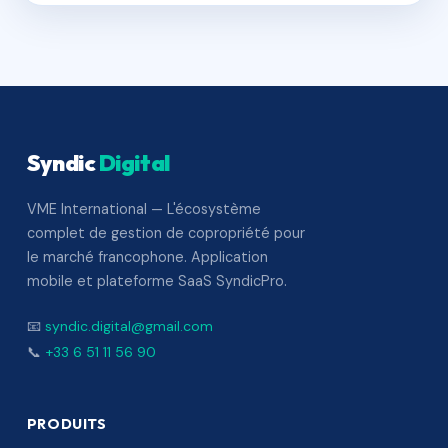
Syndic
Digital
VME International — L'écosystème
complet de gestion de copropriété pour
le marché francophone. Application
mobile et plateforme SaaS SyndicPro.
📧
syndic.digital@gmail.com
📞
+33 6 51 11 56 90
PRODUITS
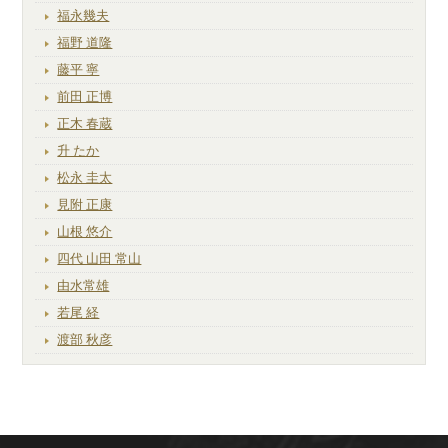
福永幾夫
福野 道隆
藤平 寧
前田 正博
正木 春蔵
升 たか
松永 圭太
見附 正康
山根 悠介
四代 山田 常山
由水常雄
若尾 経
渡部 秋彦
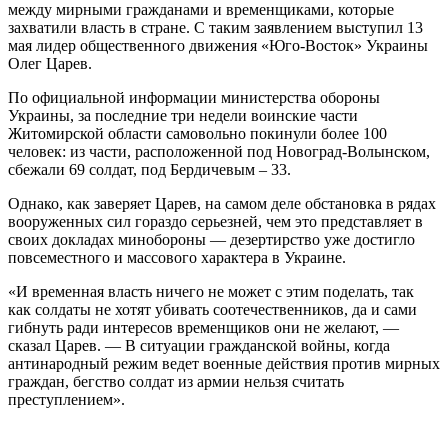
между мирными гражданами и временщиками, которые
захватили власть в стране. С таким заявлением выступил 13
мая лидер общественного движения «Юго-Восток» Украины
Олег Царев.
По официальной информации министерства обороны
Украины, за последние три недели воинские части
Житомирской области самовольно покинули более 100
человек: из части, расположенной под Новоград-Волынском,
сбежали 69 солдат, под Бердичевым – 33.
Однако, как заверяет Царев, на самом деле обстановка в рядах
вооруженных сил гораздо серьезней, чем это представляет в
своих докладах минобороны — дезертирство уже достигло
повсеместного и массового характера в Украине.
«И временная власть ничего не может с этим поделать, так
как солдаты не хотят убивать соотечественников, да и сами
гибнуть ради интересов временщиков они не желают, —
сказал Царев. — В ситуации гражданской войны, когда
антинародный режим ведет военные действия против мирных
граждан, бегство солдат из армии нельзя считать
преступлением».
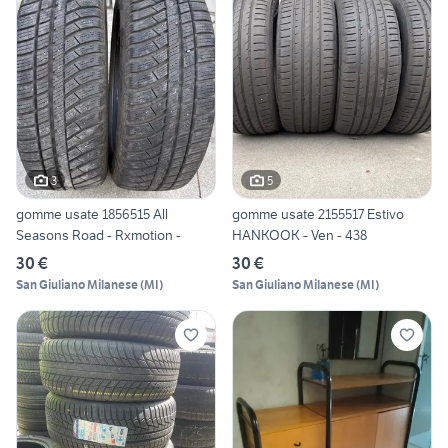
3
5
gomme usate 1856515 All
gomme usate 2155517 Estivo
Seasons Road - Rxmotion -
HANKOOK - Ven - 438
30 €
30 €
San Giuliano Milanese
(
MI
)
San Giuliano Milanese
(
MI
)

•••

What you should do >>
The answer must restate every entry word for word, with the pictures left out.

Reply >>
Syndic
Digital
VME International — L'écosystème
complet de gestion de copropriété pour
le marché francophone. Application
mobile et plateforme SaaS SyndicPro.
📧
syndic.digital@gmail.com
📞
+33 6 51 11 56 90
PRODUITS
福永幾夫
福野 道隆
藤平 寧
前田 正博
正木 春蔵
升 たか
松永 圭太
見附 正康
山根 悠介
四代 山田 常山
由水常雄
若尾 経
渡部 秋彦
между мирными гражданами и временщиками, которые
захватили власть в стране. С таким заявлением выступил 13
мая лидер общественного движения «Юго-Восток» Украины
Олег Царев.
По официальной информации министерства обороны
Украины, за последние три недели воинские части
Житомирской области самовольно покинули более 100
человек: из части, расположенной под Новоград-Волынском,
сбежали 69 солдат, под Бердичевым – 33.
Однако, как заверяет Царев, на самом деле обстановка в рядах
вооруженных сил гораздо серьезней, чем это представляет в
своих докладах минобороны — дезертирство уже достигло
повсеместного и массового характера в Украине.
«И временная власть ничего не может с этим поделать, так
как солдаты не хотят убивать соотечественников, да и сами
гибнуть ради интересов временщиков они не желают, —
сказал Царев. — В ситуации гражданской войны, когда
антинародный режим ведет военные действия против мирных
граждан, бегство солдат из армии нельзя считать
преступлением».
3
5
gomme usate 1856515 All
gomme usate 2155517 Estivo
Seasons Road - Rxmotion -
HANKOOK - Ven - 438
30 €
30 €
San Giuliano Milanese
(
MI
)
San Giuliano Milanese
(
MI
)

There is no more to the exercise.